Gazeteci yazar Abdurrahman Dilipak, Siyonist  İsrail'le normalleşme aşamasına geçen  Cumhurbaşkanı Erdoğan'a biçilen rolü açıkladı. BOP'ta 2.aşamaya geçildiğini belirten Dilipak, amacın,  Ukrayna'dan, Kafkaslara ve hatta Kıbrıs'a kadar Büyük İsrail'in kurulması olduğunu belirtti.

ERDOĞAN'A BİÇİLEN ROL!

Bugünkü köşe yazısında  Rusya tarafından işgal altındaki Ukrayna Cumhurbaşkanı Zelensky'nin "Büyük İsrail olmak istiyoruz" sözlerini hatırlatan Dilipak, uluslararası sistemde Türkiye'ye biçilen rolün Rusya'yı Ukrayna konusunda ikna etmek olduğunu söyledi.

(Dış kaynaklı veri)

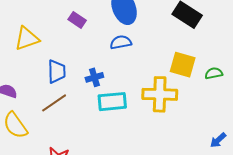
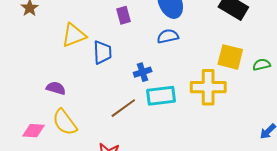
purple rectangle: (77, 20) -> (124, 15), turned 42
blue trapezoid: (57, 71) -> (102, 52), moved
brown line: (54, 103) -> (123, 108), moved

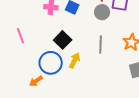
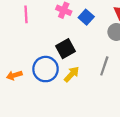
pink line: (21, 36) -> (26, 14), moved
orange arrow: (36, 81) -> (14, 75), moved

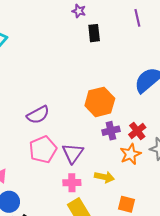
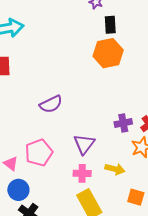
orange hexagon: (100, 102) -> (108, 53), moved
pink pentagon: (43, 149) -> (39, 153), moved

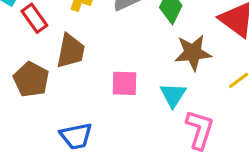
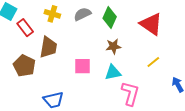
brown star: (193, 53) -> (113, 46), moved, size x0.7
cyan triangle: (173, 95) -> (113, 72), turned 48

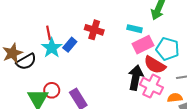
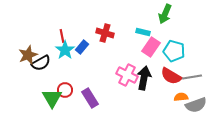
pink rectangle: (143, 45) -> (151, 47), turned -30
red semicircle: (155, 65) -> (171, 76), moved
pink cross: (152, 86) -> (127, 75), moved

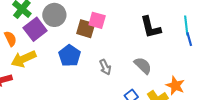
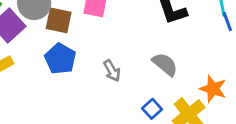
brown square: (86, 29) -> (59, 20), moved

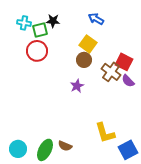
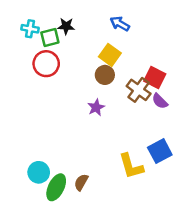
brown semicircle: (65, 146) -> (81, 182), turned 96
cyan circle: (18, 149) -> (39, 172), moved
blue square: (128, 150) -> (160, 151), moved

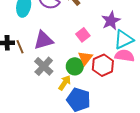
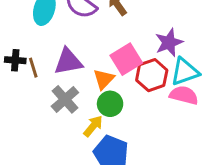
pink square: (83, 35) -> (126, 59), size x1.5
orange triangle: (85, 58) -> (104, 79), moved
red hexagon: (103, 65) -> (152, 75), moved

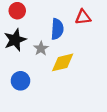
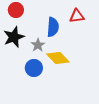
yellow diamond: (63, 62) -> (58, 58), turned 60
blue circle: (20, 81) -> (34, 68), moved

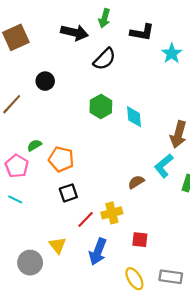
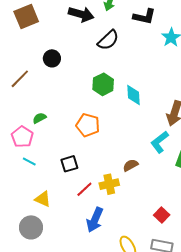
orange pentagon: (61, 159) -> (88, 125), moved
brown semicircle: (136, 182) -> (130, 165), moved
cyan line: (15, 199) -> (29, 161), moved
red square: (140, 240) -> (162, 215), moved, turned 35
yellow triangle: (58, 245) -> (43, 199), moved, turned -30

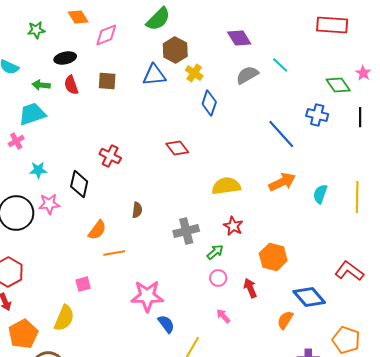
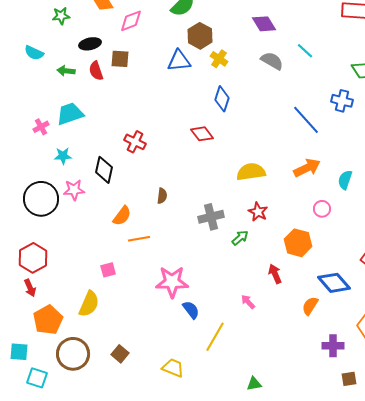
gray semicircle: (247, 75) -> (272, 61), turned 60
brown square: (107, 81) -> (120, 59), moved
blue diamond: (209, 103) -> (222, 99), moved
cyan trapezoid: (32, 114) -> (70, 114), moved
pink circle: (218, 278) -> (322, 209), moved

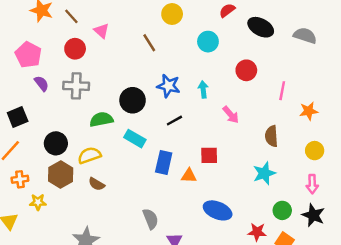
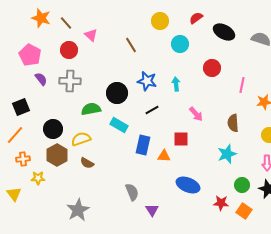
yellow circle: (172, 14) -> (160, 21), moved
pink arrow: (231, 115) -> (196, 114), moved

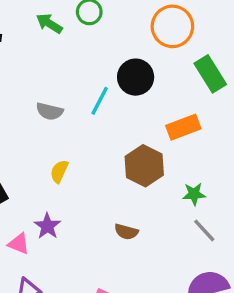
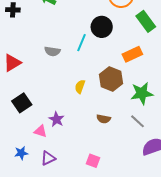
yellow semicircle: (59, 171) -> (80, 87), moved
green star: (194, 194) -> (142, 93), size x1.6
gray line: (204, 230) -> (138, 121), moved

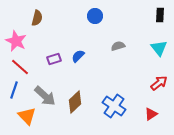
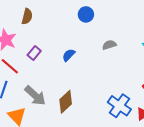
purple rectangle: (54, 59) -> (34, 53), moved, turned -32
blue cross: (114, 106) -> (119, 106), moved

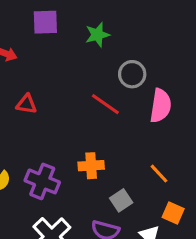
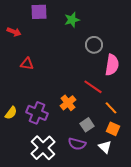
red line: (105, 104) -> (93, 87), moved
orange cross: (91, 166) -> (68, 103), turned -35
orange square: (173, 213) -> (113, 129), moved

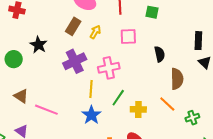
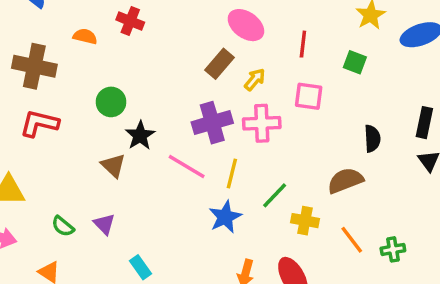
black star: (38, 45) -> (140, 135), moved
black semicircle: (160, 54) -> (372, 138), moved
pink cross: (109, 68) -> (262, 123), moved
brown semicircle: (177, 79) -> (345, 181), moved, turned -120
orange line: (167, 104) -> (352, 240), moved
pink line: (46, 110) -> (187, 167), moved

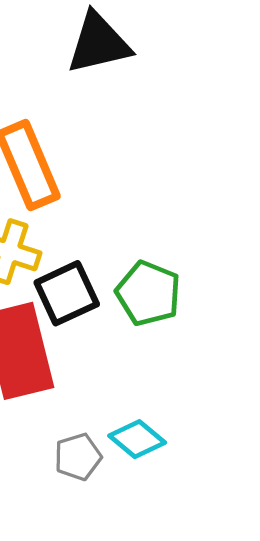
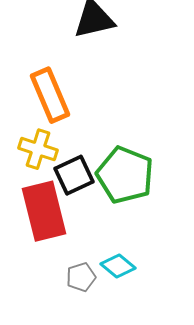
green pentagon: (148, 293) -> (125, 175), size x1.4

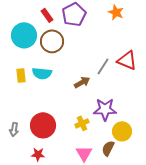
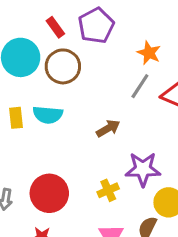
orange star: (116, 12) -> (149, 53), moved
gray line: (103, 66) -> (140, 86), moved

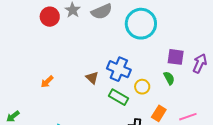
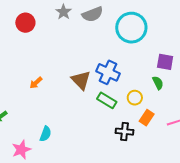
red circle: (50, 17) -> (25, 23), moved
brown triangle: (92, 78) -> (81, 80), size x1.5
yellow circle: (142, 87) -> (135, 98), moved

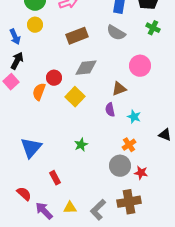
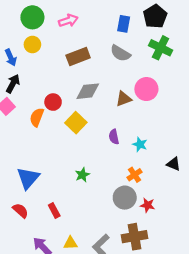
green cross: (153, 28) -> (161, 48), size x1.5
brown triangle: (119, 89) -> (124, 99), moved
red semicircle: (24, 194) -> (20, 211), moved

UKRAYNA'YA BAKARKEN BOP'UN 2. OPERASYONU BAŞLADI

"Göreceksiniz yakında Türkiye  Suudi Arabistan’la da, Mısır’la da yakınlaşacak ve dışa karşı söylemini yumuşatacak. Öyle Çeçenistan, Doğu Türkistan, Balkanlar çok fazla gündemimizde olmayacak. Gündemde olacak olan çıkar ilişkilerimiz olacak. Batının diliyle konuşacağız onlarla." ifadeleriyle Cumhurbaşkanı Erdoğan'a eleştirilerde bulunan Dilipak, "Bize “Ukrayna’ya bak Ukrayna’ya”(!) derken, Adamlar BOP’un 2. genişleme operasyonunu başlattılar. Girit’ten Baltık’a, Adriyatik’le Ege arasını fiilen işgal ettiler. BOP 2. Etaptaki yeni hedefi, bu Balkan politikası" tespitinde bulundu.

TÜRKİYE'NİN ÇEVRESİNDE 4 BÜYÜK PLAN!

Yahudilerin Türkiye'nin çevresinde 4 büyük planı olduğunu belirten Dilipak, "Ukrayna, bölgenin İsviçre’si olacak diyorlardı, Zelensky niyetlerini açıkladı: Büyük İsrail olmak istiyorlar. Yani Rus ve Balkan Yahudilerine yeni bir vatan armağan edecekler. Kafkaslara doğru bir Yahudi Hazara devleti hayalleri var. Yani Yahudilerin yanında Türk ve Ermeni Yahudilerinin katılacağı yeni bir Yehuda devleti. Onların gözünde Türkiye zaten bir Sabatay, Pakradun devleti olarak kuruldu!? Kürtlerle anlaştılar, Arap ve Fars Yahudilerini de yanlarına alıp, Kürt ve Fars Yahudilerini merkeze alan bölgede yeni bir Yahudi devleti daha kurma planları var. Mevcut İsrail  Filistin’i, çevresindeki Hristiyanları da yutarak orada büyük İsrail’i gerçekleştirecek ve sınırlarını Kıbrıs’a kadar uzatacak. Kıbrıs Akdeniz’in ortasında İsrail’in kontrolünde yeni Dubai olmasının ötesinde doğu Akdeniz’in hakimi olsun istiyorlar." ifadelerini kullandı.

AMAÇ BÜYÜK İSRAİL!

"Bu gidiş karşısında bize düşen rol belli. Rusya’yı Ukrayna konusunda ikna etmek" diyen Dilipak şu ifadeleri kullandı:

"Bahanemiz de hazır, Kırım, ama kimse Kırım’ı konuşmuyor aslında. Rus Oligark’ların çoğu Ukrayna’da zaten, Balkanlardaki ve Rusya’daki Yahudileri de toplayıp burada onlara bir vatan armağan ederlerse zaten büyük İsrail, doğuda, batıda, kuzeyde ve güneyde egemenliğini ilan etmiş olacak.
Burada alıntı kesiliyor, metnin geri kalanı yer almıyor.